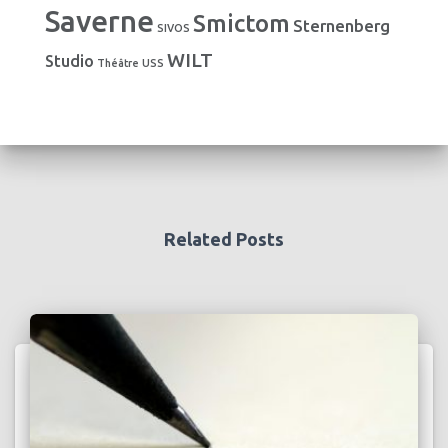
Saverne
Smictom
Sternenberg
SIVOS
WILT
Studio
Théâtre
USS
Related Posts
• • • •
Wherever the listing shows a picture, omit it and output the rest exactly as given.

▸ Exercise result:
Saverne
Smictom
Sternenberg
SIVOS
WILT
Studio
Théâtre
USS
Related Posts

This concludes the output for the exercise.